Penulis
Intisari-Online.com – “Istri Anda mengalami abruptio-plasenta, sementara bayi yang sekarang delapan bulan mengalami kesulitan. Jantungnya berdetak lebih cepat dan Anda harus membuat pilihan, Pak. Siapa yang harus diselamatkan istri atau anak Anda?”
Saya berjuang untuk mencerna kata-kata dokter tersebut. Telapak tangan dan rambut saya langsung berkeringat. Saya tidak punya jawaban. Ada yang memberitahu saya untuk menyelamatkan istri saya. Apakah pikiran itu benar?
Diam-diam, saya menggeleng. Dokter dengan penuh kasih menganggukkan kepalanya dan berkata, “Saya tahu ini sulit. Silakan berpikir dulu. Anda mungkin ingin memberitahu istri Anda soal ini.”
Saya memasuki kamar perawatan istri saya dan duduk di sampingnya. Ia terlihat terengah-engah. “Ada yang salah?”
“Dokter mengatakan saya harus memilih antara kau dan anak kita. Saya memilih kalian, bukan salah satu dari kalian,” teriak saya.
“Selamatkan anak kita, sayang. Dan ketika aku pergi, berjanjilah untuk mengurus bayi dan empat gadis-gadis lain. Aku akan baik-baik saja,” kata istri saya dengan tenang.
Saya menggeleng lagi kemudian, perlahan-lahan saya keluar dari kamar itu. Hanya satu tempat lain yang ingin saya tuju sekarang. Saya pergi ke kapel dan berdoa.
Saya menundukkan kepala hingga air mataku mengalir, aku berdoa, “Tuhan, saya bisa mendapatkan dokter terbaik di dunia ini untuk istri dan anak saya. Tetapi jika tidak mendapatkan berkat-Mu, mereka tidak bisa berbuat apa-apa. Saya percaya Engkau mencintaiku.
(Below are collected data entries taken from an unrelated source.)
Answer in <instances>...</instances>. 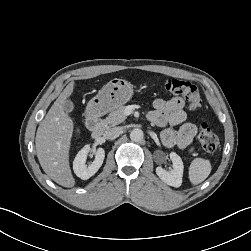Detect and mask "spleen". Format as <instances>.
<instances>
[{"instance_id":"spleen-1","label":"spleen","mask_w":251,"mask_h":251,"mask_svg":"<svg viewBox=\"0 0 251 251\" xmlns=\"http://www.w3.org/2000/svg\"><path fill=\"white\" fill-rule=\"evenodd\" d=\"M211 172V164L208 160L196 158L189 167V179L194 185L204 181Z\"/></svg>"}]
</instances>
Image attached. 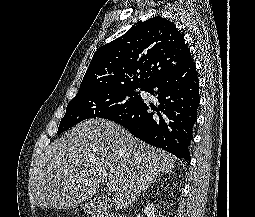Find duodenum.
I'll return each mask as SVG.
<instances>
[{
  "mask_svg": "<svg viewBox=\"0 0 255 217\" xmlns=\"http://www.w3.org/2000/svg\"><path fill=\"white\" fill-rule=\"evenodd\" d=\"M92 217H122L118 212H105V211H95L92 213Z\"/></svg>",
  "mask_w": 255,
  "mask_h": 217,
  "instance_id": "obj_1",
  "label": "duodenum"
}]
</instances>
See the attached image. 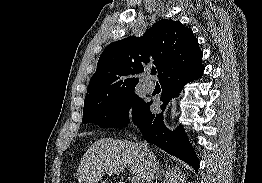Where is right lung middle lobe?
<instances>
[{
	"mask_svg": "<svg viewBox=\"0 0 262 183\" xmlns=\"http://www.w3.org/2000/svg\"><path fill=\"white\" fill-rule=\"evenodd\" d=\"M146 105L133 89L84 104L82 122L95 123L100 127L123 128L130 122L128 110L132 108L134 120Z\"/></svg>",
	"mask_w": 262,
	"mask_h": 183,
	"instance_id": "obj_1",
	"label": "right lung middle lobe"
}]
</instances>
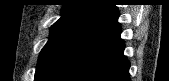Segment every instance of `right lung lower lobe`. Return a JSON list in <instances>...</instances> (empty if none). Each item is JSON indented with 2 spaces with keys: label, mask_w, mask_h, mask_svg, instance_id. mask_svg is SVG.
Segmentation results:
<instances>
[{
  "label": "right lung lower lobe",
  "mask_w": 169,
  "mask_h": 81,
  "mask_svg": "<svg viewBox=\"0 0 169 81\" xmlns=\"http://www.w3.org/2000/svg\"><path fill=\"white\" fill-rule=\"evenodd\" d=\"M115 10L73 32L35 73L34 81H130V63Z\"/></svg>",
  "instance_id": "98d812e1"
}]
</instances>
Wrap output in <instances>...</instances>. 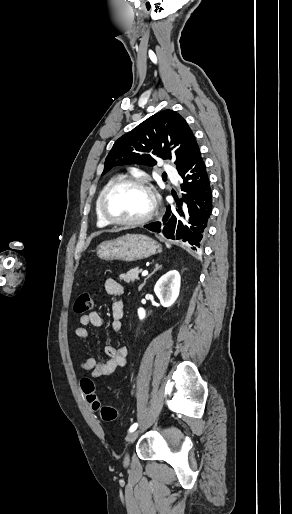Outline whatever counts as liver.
Here are the masks:
<instances>
[{"label": "liver", "mask_w": 292, "mask_h": 514, "mask_svg": "<svg viewBox=\"0 0 292 514\" xmlns=\"http://www.w3.org/2000/svg\"><path fill=\"white\" fill-rule=\"evenodd\" d=\"M120 230H123V228H120ZM120 230H109V232H120Z\"/></svg>", "instance_id": "obj_1"}]
</instances>
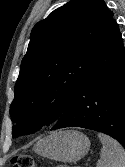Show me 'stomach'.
Instances as JSON below:
<instances>
[{
    "label": "stomach",
    "instance_id": "stomach-1",
    "mask_svg": "<svg viewBox=\"0 0 125 167\" xmlns=\"http://www.w3.org/2000/svg\"><path fill=\"white\" fill-rule=\"evenodd\" d=\"M33 149L52 160L77 162L88 153L90 140L79 131L60 130L39 139Z\"/></svg>",
    "mask_w": 125,
    "mask_h": 167
}]
</instances>
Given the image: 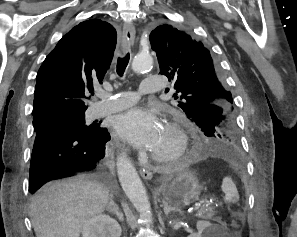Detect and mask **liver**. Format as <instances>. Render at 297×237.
Returning <instances> with one entry per match:
<instances>
[{"label":"liver","mask_w":297,"mask_h":237,"mask_svg":"<svg viewBox=\"0 0 297 237\" xmlns=\"http://www.w3.org/2000/svg\"><path fill=\"white\" fill-rule=\"evenodd\" d=\"M109 190L89 176L45 185L30 203L36 237H79L85 223L104 212Z\"/></svg>","instance_id":"liver-1"}]
</instances>
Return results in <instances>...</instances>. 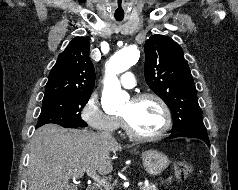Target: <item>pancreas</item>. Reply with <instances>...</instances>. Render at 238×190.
<instances>
[{
    "mask_svg": "<svg viewBox=\"0 0 238 190\" xmlns=\"http://www.w3.org/2000/svg\"><path fill=\"white\" fill-rule=\"evenodd\" d=\"M101 190H112L111 187H104V189ZM141 190H158L154 184H149L147 186H142Z\"/></svg>",
    "mask_w": 238,
    "mask_h": 190,
    "instance_id": "pancreas-1",
    "label": "pancreas"
}]
</instances>
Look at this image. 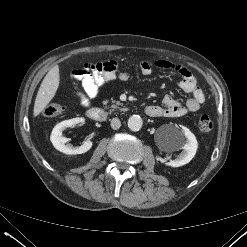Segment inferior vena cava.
<instances>
[{
    "label": "inferior vena cava",
    "instance_id": "inferior-vena-cava-1",
    "mask_svg": "<svg viewBox=\"0 0 247 247\" xmlns=\"http://www.w3.org/2000/svg\"><path fill=\"white\" fill-rule=\"evenodd\" d=\"M120 126H121V122H120V120L118 118H113L111 120V127H112V129L117 130V129L120 128Z\"/></svg>",
    "mask_w": 247,
    "mask_h": 247
}]
</instances>
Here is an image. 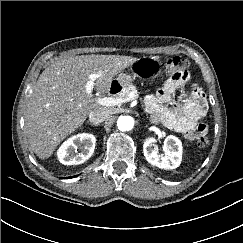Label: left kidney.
Instances as JSON below:
<instances>
[{
    "mask_svg": "<svg viewBox=\"0 0 243 243\" xmlns=\"http://www.w3.org/2000/svg\"><path fill=\"white\" fill-rule=\"evenodd\" d=\"M164 155L158 153L156 139L149 137L143 143V153L146 160L153 166L160 169H175L182 159V143L173 136L169 135L164 141Z\"/></svg>",
    "mask_w": 243,
    "mask_h": 243,
    "instance_id": "5707ae66",
    "label": "left kidney"
}]
</instances>
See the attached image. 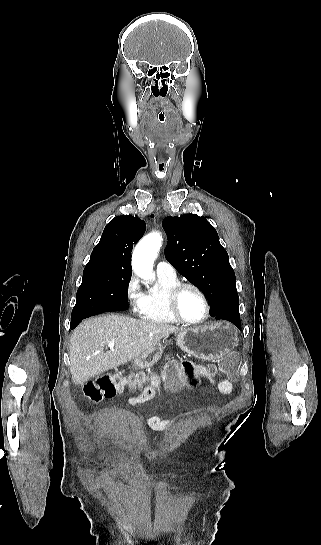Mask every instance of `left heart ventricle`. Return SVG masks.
<instances>
[{
    "instance_id": "obj_1",
    "label": "left heart ventricle",
    "mask_w": 321,
    "mask_h": 545,
    "mask_svg": "<svg viewBox=\"0 0 321 545\" xmlns=\"http://www.w3.org/2000/svg\"><path fill=\"white\" fill-rule=\"evenodd\" d=\"M177 308L180 316L189 322L199 321L205 313L201 297L192 289H186L180 294Z\"/></svg>"
}]
</instances>
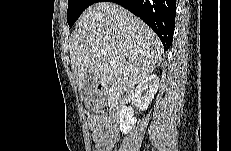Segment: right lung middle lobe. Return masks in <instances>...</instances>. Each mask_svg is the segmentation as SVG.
<instances>
[{
  "label": "right lung middle lobe",
  "mask_w": 231,
  "mask_h": 151,
  "mask_svg": "<svg viewBox=\"0 0 231 151\" xmlns=\"http://www.w3.org/2000/svg\"><path fill=\"white\" fill-rule=\"evenodd\" d=\"M98 0H68L67 22L70 27L76 22L82 12Z\"/></svg>",
  "instance_id": "dd1d6c3e"
}]
</instances>
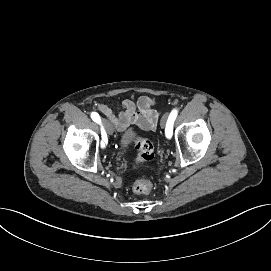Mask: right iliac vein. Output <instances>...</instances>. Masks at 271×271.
I'll use <instances>...</instances> for the list:
<instances>
[{
	"label": "right iliac vein",
	"mask_w": 271,
	"mask_h": 271,
	"mask_svg": "<svg viewBox=\"0 0 271 271\" xmlns=\"http://www.w3.org/2000/svg\"><path fill=\"white\" fill-rule=\"evenodd\" d=\"M102 124H103V127L105 128V130H106V132L108 134L113 133V127H112L111 123L108 120L103 119Z\"/></svg>",
	"instance_id": "right-iliac-vein-1"
}]
</instances>
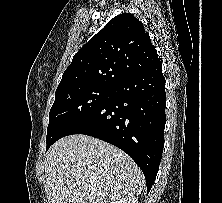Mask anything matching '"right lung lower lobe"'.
I'll return each mask as SVG.
<instances>
[{
	"label": "right lung lower lobe",
	"mask_w": 222,
	"mask_h": 203,
	"mask_svg": "<svg viewBox=\"0 0 222 203\" xmlns=\"http://www.w3.org/2000/svg\"><path fill=\"white\" fill-rule=\"evenodd\" d=\"M165 106L162 63L155 59L117 81L101 105L69 125L58 139L86 134L120 148L143 171L149 192L162 157Z\"/></svg>",
	"instance_id": "obj_1"
}]
</instances>
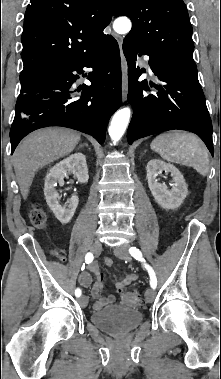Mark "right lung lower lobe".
<instances>
[{
  "mask_svg": "<svg viewBox=\"0 0 221 379\" xmlns=\"http://www.w3.org/2000/svg\"><path fill=\"white\" fill-rule=\"evenodd\" d=\"M84 67L92 68L87 76L92 85L73 91L75 73L82 74ZM121 102L120 52L117 41L109 36L93 52L21 80L10 130L11 152L27 134L48 126L81 131L102 144L109 119Z\"/></svg>",
  "mask_w": 221,
  "mask_h": 379,
  "instance_id": "right-lung-lower-lobe-1",
  "label": "right lung lower lobe"
}]
</instances>
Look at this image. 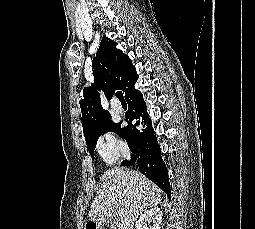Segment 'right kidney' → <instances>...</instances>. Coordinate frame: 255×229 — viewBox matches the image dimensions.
<instances>
[{
	"label": "right kidney",
	"mask_w": 255,
	"mask_h": 229,
	"mask_svg": "<svg viewBox=\"0 0 255 229\" xmlns=\"http://www.w3.org/2000/svg\"><path fill=\"white\" fill-rule=\"evenodd\" d=\"M161 221L162 212L160 208H150L140 216L136 222V229H160ZM147 224H150L149 227Z\"/></svg>",
	"instance_id": "1"
}]
</instances>
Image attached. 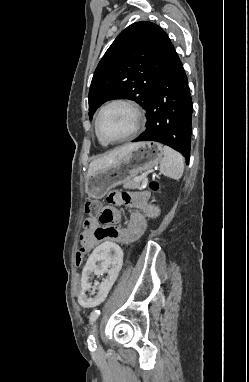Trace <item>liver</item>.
Instances as JSON below:
<instances>
[{"label":"liver","instance_id":"6515ba94","mask_svg":"<svg viewBox=\"0 0 249 382\" xmlns=\"http://www.w3.org/2000/svg\"><path fill=\"white\" fill-rule=\"evenodd\" d=\"M135 143L126 144L113 151L93 160L88 168L87 178H89L93 173L106 169L118 161H120L125 155H127L134 147Z\"/></svg>","mask_w":249,"mask_h":382}]
</instances>
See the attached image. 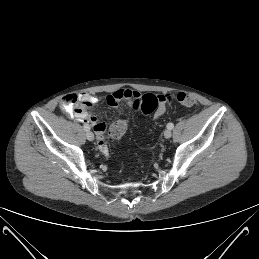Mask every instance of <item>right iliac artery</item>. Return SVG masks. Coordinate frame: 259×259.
Listing matches in <instances>:
<instances>
[{
    "label": "right iliac artery",
    "instance_id": "obj_1",
    "mask_svg": "<svg viewBox=\"0 0 259 259\" xmlns=\"http://www.w3.org/2000/svg\"><path fill=\"white\" fill-rule=\"evenodd\" d=\"M84 130L89 131L90 130V126L88 124H84L83 126Z\"/></svg>",
    "mask_w": 259,
    "mask_h": 259
}]
</instances>
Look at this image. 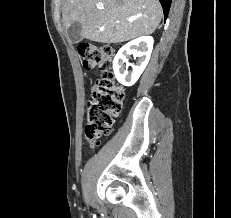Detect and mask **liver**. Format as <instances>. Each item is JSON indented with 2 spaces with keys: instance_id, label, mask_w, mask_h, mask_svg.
<instances>
[{
  "instance_id": "liver-1",
  "label": "liver",
  "mask_w": 231,
  "mask_h": 218,
  "mask_svg": "<svg viewBox=\"0 0 231 218\" xmlns=\"http://www.w3.org/2000/svg\"><path fill=\"white\" fill-rule=\"evenodd\" d=\"M162 16L158 0H65L62 8L66 30L79 22L82 38L106 44L149 35Z\"/></svg>"
}]
</instances>
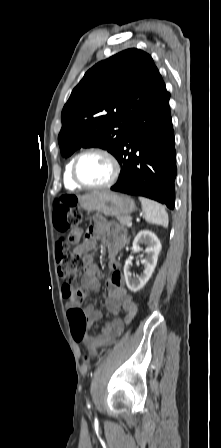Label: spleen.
I'll return each instance as SVG.
<instances>
[{
  "label": "spleen",
  "mask_w": 221,
  "mask_h": 448,
  "mask_svg": "<svg viewBox=\"0 0 221 448\" xmlns=\"http://www.w3.org/2000/svg\"><path fill=\"white\" fill-rule=\"evenodd\" d=\"M140 201L145 220L148 223L160 225L165 228L168 226L169 219L164 206L147 198H141Z\"/></svg>",
  "instance_id": "1"
}]
</instances>
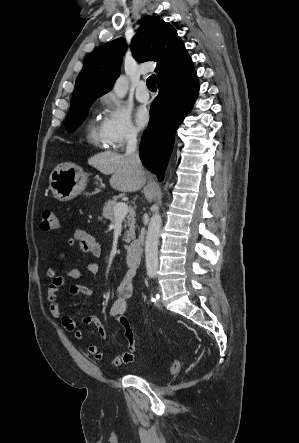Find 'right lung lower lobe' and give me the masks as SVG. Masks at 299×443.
<instances>
[{
    "label": "right lung lower lobe",
    "mask_w": 299,
    "mask_h": 443,
    "mask_svg": "<svg viewBox=\"0 0 299 443\" xmlns=\"http://www.w3.org/2000/svg\"><path fill=\"white\" fill-rule=\"evenodd\" d=\"M158 87L159 94L150 107V121L143 133L139 154L144 166L162 181L175 131L190 112L199 85L193 68L181 77L158 81Z\"/></svg>",
    "instance_id": "obj_1"
}]
</instances>
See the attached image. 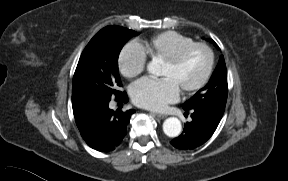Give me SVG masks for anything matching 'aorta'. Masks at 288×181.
<instances>
[{"mask_svg": "<svg viewBox=\"0 0 288 181\" xmlns=\"http://www.w3.org/2000/svg\"><path fill=\"white\" fill-rule=\"evenodd\" d=\"M148 71L150 73L156 72V63L151 62L148 64ZM182 130L181 122L176 117H169L163 123V131L168 137H177Z\"/></svg>", "mask_w": 288, "mask_h": 181, "instance_id": "1", "label": "aorta"}]
</instances>
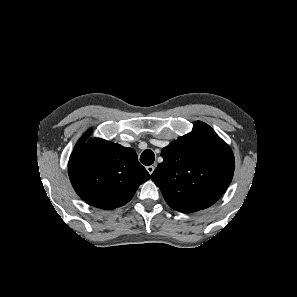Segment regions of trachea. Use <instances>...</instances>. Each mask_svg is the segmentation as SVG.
<instances>
[{
  "instance_id": "obj_1",
  "label": "trachea",
  "mask_w": 297,
  "mask_h": 297,
  "mask_svg": "<svg viewBox=\"0 0 297 297\" xmlns=\"http://www.w3.org/2000/svg\"><path fill=\"white\" fill-rule=\"evenodd\" d=\"M154 160H155L154 152L149 149L143 151L140 156V162L146 166L152 165L154 163Z\"/></svg>"
}]
</instances>
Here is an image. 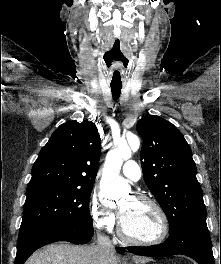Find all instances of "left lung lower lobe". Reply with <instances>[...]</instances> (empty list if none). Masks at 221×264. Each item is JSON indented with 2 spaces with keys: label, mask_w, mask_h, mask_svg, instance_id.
Masks as SVG:
<instances>
[{
  "label": "left lung lower lobe",
  "mask_w": 221,
  "mask_h": 264,
  "mask_svg": "<svg viewBox=\"0 0 221 264\" xmlns=\"http://www.w3.org/2000/svg\"><path fill=\"white\" fill-rule=\"evenodd\" d=\"M133 254L166 257L186 255L199 264H214L211 239L207 225L184 226L171 230L162 244L147 247H127Z\"/></svg>",
  "instance_id": "1"
}]
</instances>
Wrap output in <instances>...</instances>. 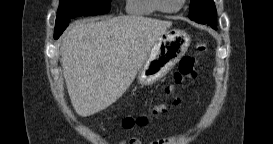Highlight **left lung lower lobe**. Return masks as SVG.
Masks as SVG:
<instances>
[{"label": "left lung lower lobe", "mask_w": 273, "mask_h": 144, "mask_svg": "<svg viewBox=\"0 0 273 144\" xmlns=\"http://www.w3.org/2000/svg\"><path fill=\"white\" fill-rule=\"evenodd\" d=\"M215 15H216V11H211V12L209 11L207 13L202 14L201 16H199L197 19L193 21L197 23H201V24H207L215 28Z\"/></svg>", "instance_id": "0a47b994"}]
</instances>
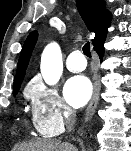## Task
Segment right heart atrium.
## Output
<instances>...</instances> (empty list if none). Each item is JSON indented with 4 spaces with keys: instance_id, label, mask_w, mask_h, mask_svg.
<instances>
[{
    "instance_id": "obj_1",
    "label": "right heart atrium",
    "mask_w": 131,
    "mask_h": 151,
    "mask_svg": "<svg viewBox=\"0 0 131 151\" xmlns=\"http://www.w3.org/2000/svg\"><path fill=\"white\" fill-rule=\"evenodd\" d=\"M27 95L31 100L33 122L40 135L56 136L73 119V111L64 103L56 88L34 80L27 89Z\"/></svg>"
}]
</instances>
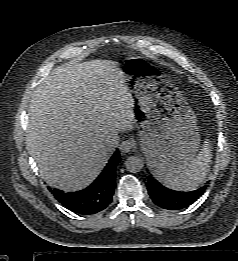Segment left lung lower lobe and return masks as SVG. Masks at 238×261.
<instances>
[{
    "label": "left lung lower lobe",
    "mask_w": 238,
    "mask_h": 261,
    "mask_svg": "<svg viewBox=\"0 0 238 261\" xmlns=\"http://www.w3.org/2000/svg\"><path fill=\"white\" fill-rule=\"evenodd\" d=\"M206 186L191 192H175L166 188L150 176L147 182L148 193L157 206L167 210H180L194 203L205 191Z\"/></svg>",
    "instance_id": "0a47b994"
}]
</instances>
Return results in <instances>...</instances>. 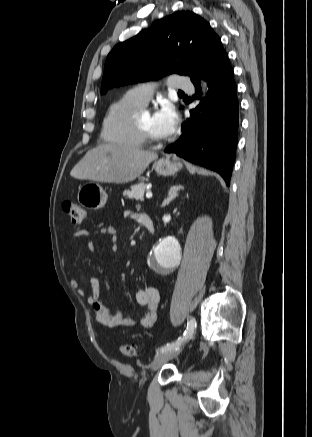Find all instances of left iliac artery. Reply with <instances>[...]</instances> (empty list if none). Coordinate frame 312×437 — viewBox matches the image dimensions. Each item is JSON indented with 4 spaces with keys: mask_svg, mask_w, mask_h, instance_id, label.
Here are the masks:
<instances>
[{
    "mask_svg": "<svg viewBox=\"0 0 312 437\" xmlns=\"http://www.w3.org/2000/svg\"><path fill=\"white\" fill-rule=\"evenodd\" d=\"M195 327H196L195 319L189 320L187 323V328L184 331L183 335L181 337H179L176 341H174L172 343H167L166 345L162 346L158 351L160 353H163V352L168 351L170 349L179 347L184 340L191 338V336L193 335Z\"/></svg>",
    "mask_w": 312,
    "mask_h": 437,
    "instance_id": "left-iliac-artery-1",
    "label": "left iliac artery"
}]
</instances>
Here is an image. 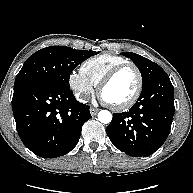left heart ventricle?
I'll return each instance as SVG.
<instances>
[{
	"label": "left heart ventricle",
	"instance_id": "1",
	"mask_svg": "<svg viewBox=\"0 0 193 193\" xmlns=\"http://www.w3.org/2000/svg\"><path fill=\"white\" fill-rule=\"evenodd\" d=\"M137 87V74L132 68L119 72L114 79L103 89L102 97L109 104H122L135 92Z\"/></svg>",
	"mask_w": 193,
	"mask_h": 193
}]
</instances>
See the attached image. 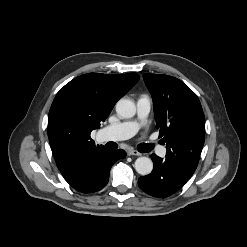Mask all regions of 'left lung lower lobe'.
Here are the masks:
<instances>
[{"instance_id": "1", "label": "left lung lower lobe", "mask_w": 247, "mask_h": 247, "mask_svg": "<svg viewBox=\"0 0 247 247\" xmlns=\"http://www.w3.org/2000/svg\"><path fill=\"white\" fill-rule=\"evenodd\" d=\"M153 171L140 177L138 185L144 192L155 197H167L180 189L191 178L195 170L175 158L165 159L152 154Z\"/></svg>"}]
</instances>
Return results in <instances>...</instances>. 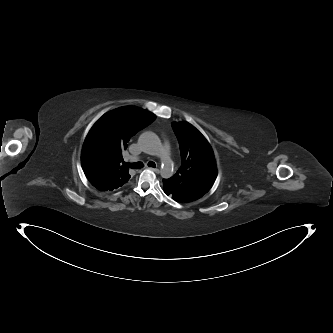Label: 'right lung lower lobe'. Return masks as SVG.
Masks as SVG:
<instances>
[{
    "label": "right lung lower lobe",
    "instance_id": "right-lung-lower-lobe-1",
    "mask_svg": "<svg viewBox=\"0 0 333 333\" xmlns=\"http://www.w3.org/2000/svg\"><path fill=\"white\" fill-rule=\"evenodd\" d=\"M82 167H83V170H84V173H85V175L87 176V178H88V180L91 182V184L94 186V187H96L97 189H99L97 186V180H96V178H95V176L94 175H92L93 174V172L94 171H91L90 170V167L87 165V163H85V162H83L82 163ZM99 190H101V189H99ZM103 191V190H102Z\"/></svg>",
    "mask_w": 333,
    "mask_h": 333
}]
</instances>
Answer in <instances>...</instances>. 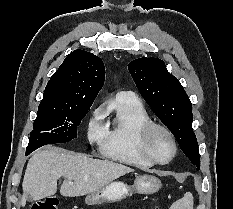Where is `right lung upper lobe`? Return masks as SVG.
Returning a JSON list of instances; mask_svg holds the SVG:
<instances>
[{"label": "right lung upper lobe", "mask_w": 233, "mask_h": 209, "mask_svg": "<svg viewBox=\"0 0 233 209\" xmlns=\"http://www.w3.org/2000/svg\"><path fill=\"white\" fill-rule=\"evenodd\" d=\"M104 80L103 61L90 52L75 50L48 81L38 112L59 113L92 105Z\"/></svg>", "instance_id": "obj_1"}]
</instances>
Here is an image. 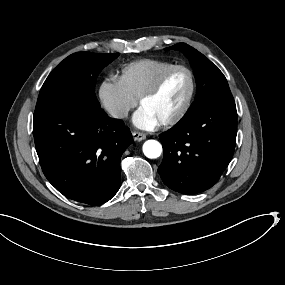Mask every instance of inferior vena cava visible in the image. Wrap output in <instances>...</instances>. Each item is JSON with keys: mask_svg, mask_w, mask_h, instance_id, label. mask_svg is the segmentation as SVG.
<instances>
[{"mask_svg": "<svg viewBox=\"0 0 285 285\" xmlns=\"http://www.w3.org/2000/svg\"><path fill=\"white\" fill-rule=\"evenodd\" d=\"M130 108L125 105L111 106L107 109L109 114L114 118H125L128 116Z\"/></svg>", "mask_w": 285, "mask_h": 285, "instance_id": "1", "label": "inferior vena cava"}]
</instances>
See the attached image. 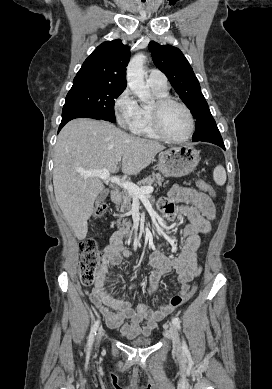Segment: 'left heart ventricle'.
Listing matches in <instances>:
<instances>
[{"label": "left heart ventricle", "instance_id": "left-heart-ventricle-1", "mask_svg": "<svg viewBox=\"0 0 272 389\" xmlns=\"http://www.w3.org/2000/svg\"><path fill=\"white\" fill-rule=\"evenodd\" d=\"M162 128L167 135L180 138L189 130V120L186 112L177 105H169L161 115Z\"/></svg>", "mask_w": 272, "mask_h": 389}]
</instances>
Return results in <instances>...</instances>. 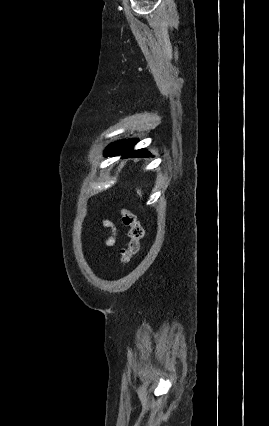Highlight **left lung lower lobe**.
Masks as SVG:
<instances>
[{
    "label": "left lung lower lobe",
    "mask_w": 269,
    "mask_h": 426,
    "mask_svg": "<svg viewBox=\"0 0 269 426\" xmlns=\"http://www.w3.org/2000/svg\"><path fill=\"white\" fill-rule=\"evenodd\" d=\"M137 140H121L109 145L105 150V156L123 155L122 158L148 157L150 152L146 149L132 150Z\"/></svg>",
    "instance_id": "obj_1"
}]
</instances>
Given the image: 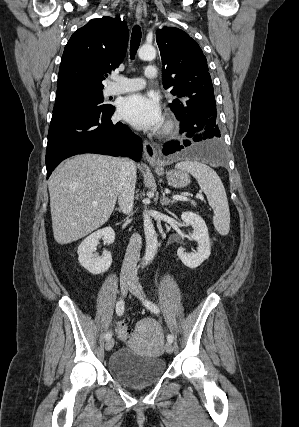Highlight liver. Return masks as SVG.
Segmentation results:
<instances>
[{
	"label": "liver",
	"instance_id": "6515ba94",
	"mask_svg": "<svg viewBox=\"0 0 299 427\" xmlns=\"http://www.w3.org/2000/svg\"><path fill=\"white\" fill-rule=\"evenodd\" d=\"M121 159L81 154L66 160L48 182L54 239L76 241L105 224L118 196Z\"/></svg>",
	"mask_w": 299,
	"mask_h": 427
}]
</instances>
Saya percaya jika pun Engkau memilih untuk mengambil mereka berdua, saya masih mencintai-Mu.”
Saat aku menangis diam-diam, aku merasa melihat Tuhan tersenyum, mengulurkan tangan-Nya, dan memegang bahuku. Saya merasa mendapat kekuatan dari-Nya.
Saat saya kembali ke kamar istri, dokter menunggu penuh harap. Saya tersenyum padanya dan berkata, “Lakukan saja yang terbaik yang Anda bisa, Dok.”
Beberapa jam kemudian, perawat datang dan membangunkan saya, “Istri Anda telah melahirkan!” katanya penuh semangat.
“Dan anak saya?”
“Laki-laki. Anda baru bisa melihatnya besok, saat ini dalam perawatan di inkubator.”
Saya tidak bisa mengucapkan sepatah kata pun. Air mata sukacita mulai turun di pipi saya dan sekali lagi, saya berlutut, “Terima kasih, Tuhan. Terima kasih.” (*)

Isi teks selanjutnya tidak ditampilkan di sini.